Impossible Positivity
Pathways to joy in an uncertain time. Workshop and lecture with Michael Lipson, PhD
Champlain Valley Unitarian Universalist Society, Middlebury, Vermont
For more information contact Jim Emerson: sirjimes@gmail.com
To reserve a spot: bit.ly/impossible-positivity
In the midst of winter, I finally learned that there was within me an invincible summer. ~ Albert Camus
Friday Night Lecture
March 15, 7 - 9pm
In our time, it can seem naïve to speak of positivity, hope, or joy. More people are homeless than ever before in human history; pandemics, nuclear threat, human-caused climate change, war, cybersecurity/AI dangers, and a turn to totalitarianism, all seem to justify perpetual alarm or even perpetual despair.

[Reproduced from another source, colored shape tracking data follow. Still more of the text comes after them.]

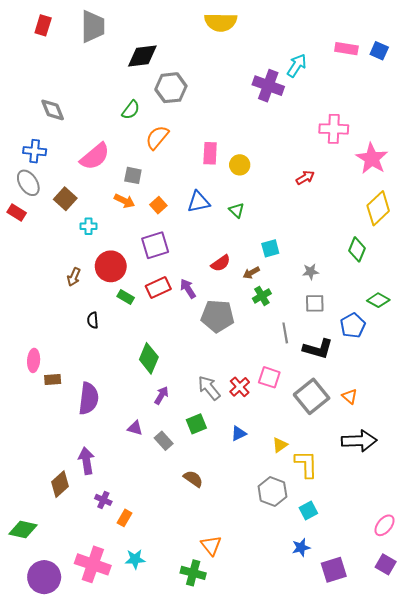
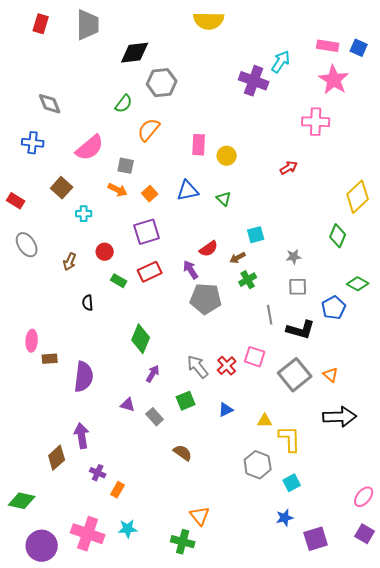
pink star: (372, 159) -> (334, 80), moved
gray ellipse: (28, 183) -> (27, 245), moved
red circle: (111, 266) -> (105, 252), size x0.6
purple arrow: (188, 289) -> (191, 270), moved
yellow triangle: (280, 445) -> (265, 421), turned 35

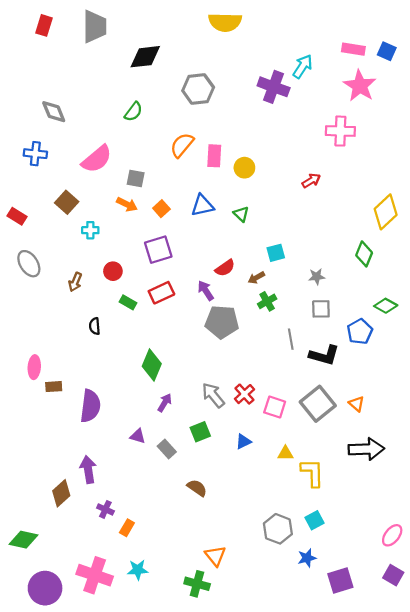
gray hexagon: (162, 83) -> (198, 89), moved
orange semicircle: (149, 130) -> (182, 145), moved
pink square: (255, 357) -> (275, 407), moved
gray hexagon: (258, 465) -> (278, 529), moved

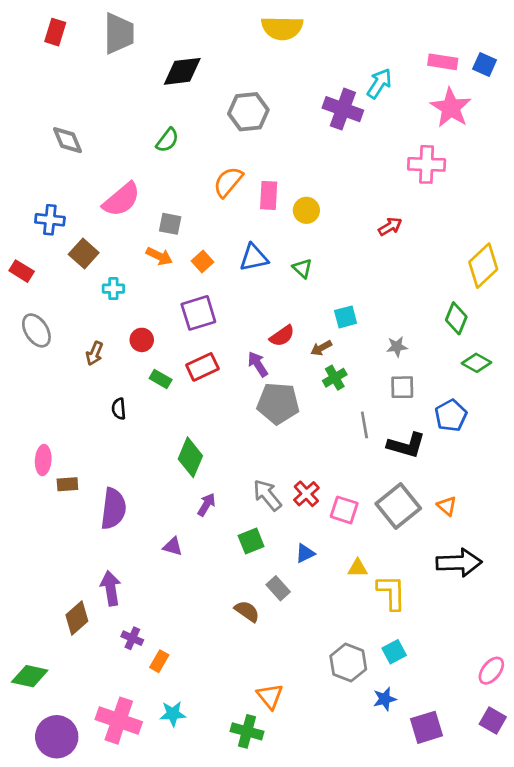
blue cross: (35, 154) -> (50, 220), moved
green diamond: (386, 306) -> (476, 363), moved
gray rectangle: (167, 449) -> (278, 588), moved

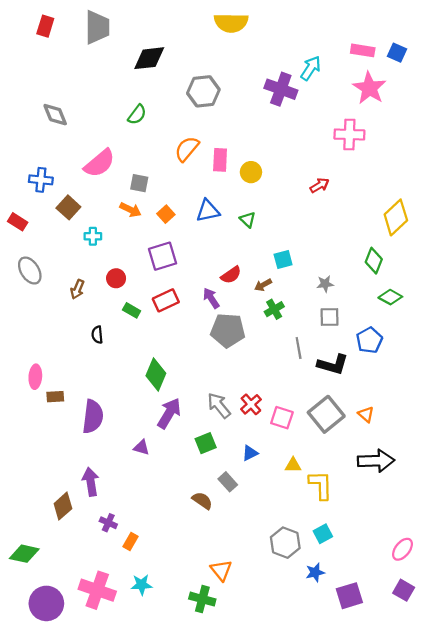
purple arrow: (207, 505) -> (169, 413), size x1.6

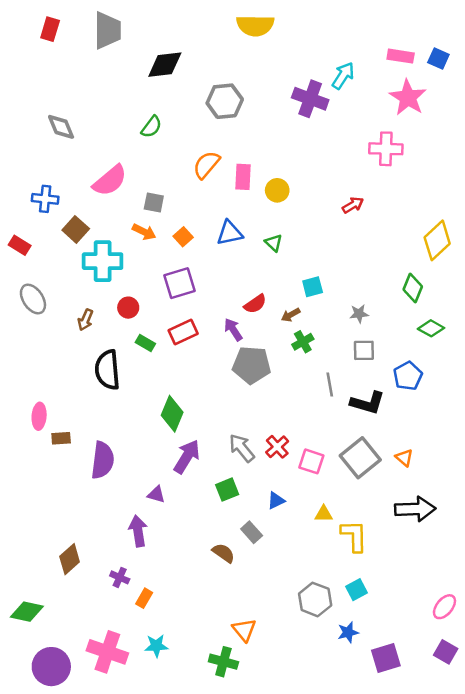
cyan cross: (93, 236) -> (103, 261), size x2.0
black semicircle: (97, 335) -> (107, 370), size x2.0
purple arrow: (91, 482) -> (138, 531), moved

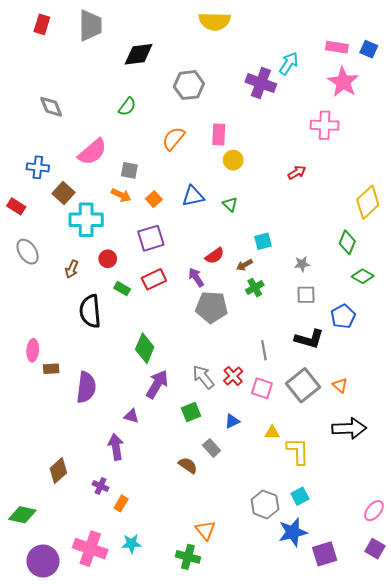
pink rectangle: (243, 177) -> (219, 134), moved
gray line: (330, 384) -> (264, 350), moved
blue star: (348, 632) -> (293, 532), size x1.6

Tonight's lecture examines cases in history, in spiritual literature, and in my clinical practice, where people thrive in seemingly impossible circumstances and even offer help to others. We'll look at the structure of the human mind that allows for such in-spite-of-everything positivity.
Saturday Workshop
March 16, 9am - 4pm Today's workshop includes meditative and spiritual practices oriented toward joy and effective participation in life, without ignoring the disasters within us, around us, and ahead of us. We will work with the art of attention, with our creative tolerance for uncertainty, and with the variety of relationships – human and non-human – that ground us in a wider reality.
Please come prepared for a day of intense communal practice in all these areas. We will base some of our meditative work in Buddhist texts, some in Christian and Jewish scripture, some in Sufi poetry. The key text, however, is what the natural world around us recites, and what is written in our hearts.
About Michael Lipson
Michael Lipson, PhD is a Clinical Psychologist who leads meditation workshops internationally and maintains a private practice in the Berkshires of Western Massachusetts. Michael studied German literature at Harvard College and comparative literature at Yale University. Winner of a Sheldon Traveling Fellowship, he lived and worked with Mother Theresa's Missionaries of Charity in Calcutta, India. For nine years he was the Chief Psychologist for Pediatric AIDS at Harlem Hospital, NYC. A George Soros Faculty Scholar, he developed meditation programs for health professionals who work with the terminally ill. Following 9/11, he appeared for a decade on the NPR call-in show, Vox Pop. His writings have appeared in the Hastings Center Report, the Harvard Business Review, and gratefulness.org. He is the translator of Rudolf Steiner's Intuitive Thinking as a Spiritual Path and has translated numerous books by Georg Kühlewind. His own most recent book, available on Amazon and bookshop.org, is BE: An Alphabet of Astonishment.